*ASSIGNMENT*
Each line of the data below that holds the word "earns" is to be reported in full.

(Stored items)

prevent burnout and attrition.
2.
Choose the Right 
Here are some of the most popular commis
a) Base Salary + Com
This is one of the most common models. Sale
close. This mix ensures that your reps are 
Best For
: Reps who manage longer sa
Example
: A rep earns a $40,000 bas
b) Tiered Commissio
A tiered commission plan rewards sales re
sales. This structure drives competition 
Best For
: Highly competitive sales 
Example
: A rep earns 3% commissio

---

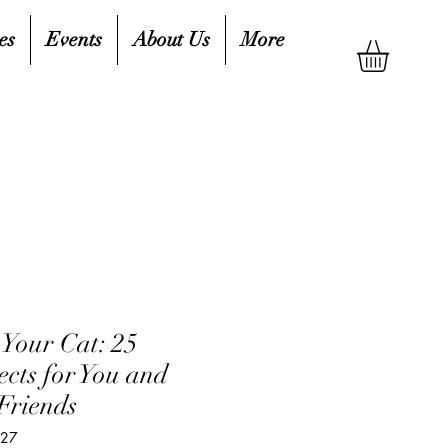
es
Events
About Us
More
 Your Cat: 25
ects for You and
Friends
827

*SOLUTION BELOW*
: A rep earns a $40,000 bas
: A rep earns 3% commissio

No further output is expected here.